Mattarucchi Elia, Marsoni Milena, Passi Alberto, Lo Curto Francesco, Pasquali Francesco, Porta Giovanni
Department of Experimental and Clinical Biomedical Sciences, University of Insubria, Via Dunant 5, 21100 Varese, Italy.
J Mol Diagn. 2006 May;8(2):218-24. doi: 10.2353/jmoldx.2006.050111.
The evaluation of residual disease, which has prognostic value in the treatment of hematological malignancies, is currently assessed by scoring a limited number of cells by karyotyping and molecular cytogenetics. Real-time polymerase chain reaction (PCR) is an easier and more sensitive technique, enables analysis of a larger number of cells, and decreases sampling error. However, real-time PCR has been applied only to target transcripts of fusion genes. Here, we considered two real-time PCR strategies to quantify a number of cells carrying a partial deletion of chromosome 7 mixed with normal disomic cells. The first strategy was based on the amplification of two sequences, one on chromosome 7 and the other on chromosome 14. In the second strategy residual disease was assessed by the ratio between the two alleles of a bi-allelic marker, mapped on chromosome 7, measured with allele-specific assays.

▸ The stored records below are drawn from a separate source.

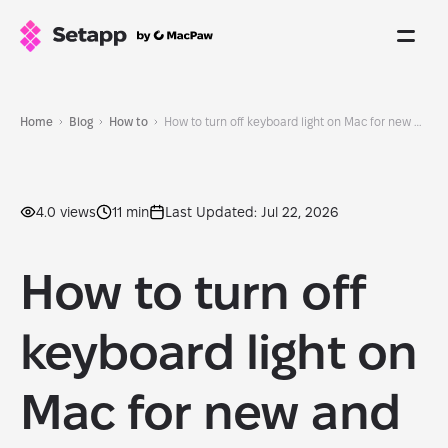
Home
Blog
How to
How to turn off keyboard light on Mac for new and old models: 2026 update
4.0 views
11 min
Last Updated: Jul 22, 2026
How to turn off
keyboard light on
Mac for new and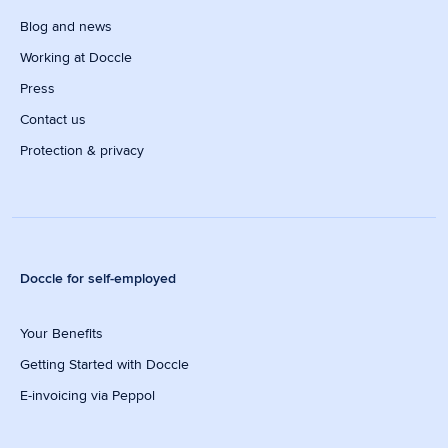
Blog and news
Working at Doccle
Press
Contact us
Protection & privacy
Doccle for self-employed
Your Benefits
Getting Started with Doccle
E-invoicing via Peppol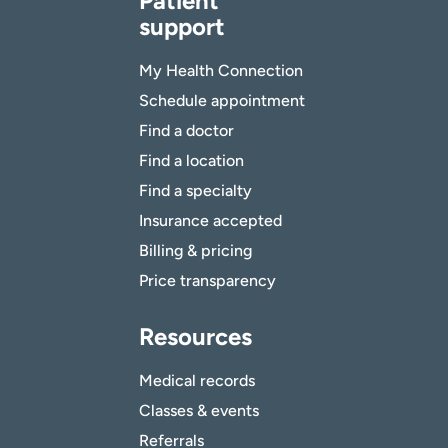
Patient
support
My Health Connection
Schedule appointment
Find a doctor
Find a location
Find a specialty
Insurance accepted
Billing & pricing
Price transparency
Resources
Medical records
Classes & events
Referrals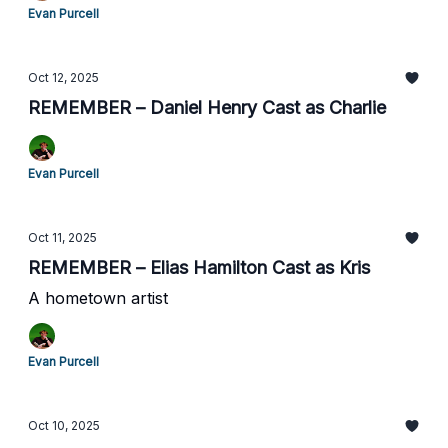
Evan Purcell
Oct 12, 2025
REMEMBER – Daniel Henry Cast as Charlie
Evan Purcell
Oct 11, 2025
REMEMBER – Elias Hamilton Cast as Kris
A hometown artist
Evan Purcell
Oct 10, 2025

Precision and accuracy of the two approaches were tested by reference samples with nominal values of residual disease ranging from 2 to 95%. As expected the second strategy resulted in more precise and accurate monitoring within the range from 5 to 95%. Furthermore, this method may be applied to assess the number of dysplastic or neoplastic clones carrying any unbalanced chromosome changes.

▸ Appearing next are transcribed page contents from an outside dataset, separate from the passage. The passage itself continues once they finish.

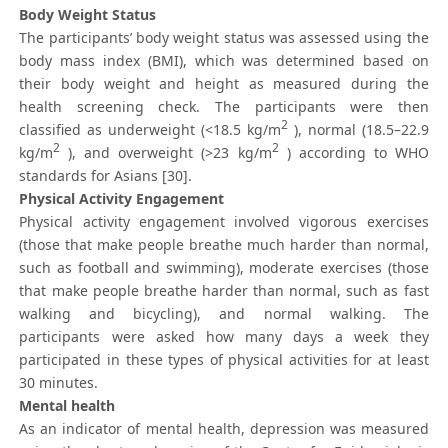
Body Weight Status
The participants’ body weight status was assessed using the
body mass index (BMI), which was determined based on
their body weight and height as measured during the
health screening check. The participants were then
2
classified as underweight (<18.5 kg/m
), normal (18.5–22.9
2
2
kg/m
), and overweight (>23 kg/m
) according to WHO
standards for Asians [30].
Physical Activity Engagement
Physical activity engagement involved vigorous exercises
(those that make people breathe much harder than normal,
such as football and swimming), moderate exercises (those
that make people breathe harder than normal, such as fast
walking and bicycling), and normal walking. The
participants were asked how many days a week they
participated in these types of physical activities for at least
30 minutes.
Mental health
As an indicator of mental health, depression was measured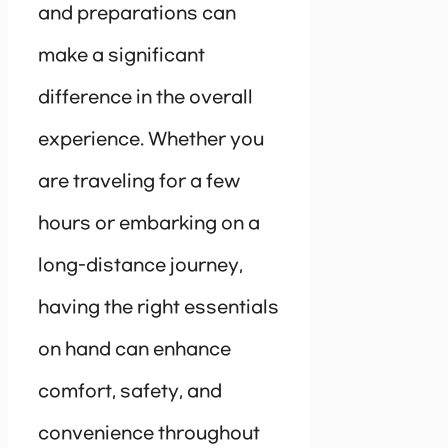
and preparations can
make a significant
difference in the overall
experience. Whether you
are traveling for a few
hours or embarking on a
long-distance journey,
having the right essentials
on hand can enhance
comfort, safety, and
convenience throughout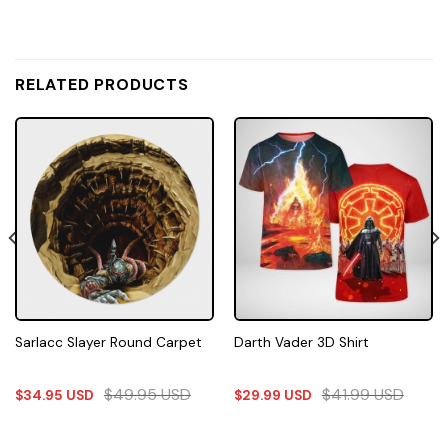
RELATED PRODUCTS
Sarlacc Slayer Round Carpet
Darth Vader 3D Shirt
$
49.95
USD
$
41.99
USD
$
34.95
USD
$
29.99
USD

残留疾病的评估在血液系统恶性肿瘤治疗中具有预后价值,目前通过核型分析和分子细胞遗传学对有限数量的细胞进行评分来评估。实时聚合酶链反应(PCR)是一种更简便、更灵敏的技术,能够分析更多数量的细胞,并减少抽样误差。然而,实时PCR仅应用于融合基因的靶向转录本。在此,我们考虑了两种实时PCR策略来定量携带7号染色体部分缺失的细胞与正常二体细胞混合后的数量。第一种策略基于对两个序列的扩增,一个在7号染色体上,另一个在14号染色体上。在第二种策略中,残留疾病通过位于7号染色体上的双等位基因标记的两个等位基因之间的比率来评估,该比率通过等位基因特异性检测来测量。通过残留疾病标称值范围为2%至95%的参考样本测试了这两种方法的精密度和准确性。正如预期的那样,第二种策略在5%至95%的范围内实现了更精确和准确的监测。此外,该方法可用于评估携带任何不平衡染色体变化的发育异常或肿瘤克隆的数量。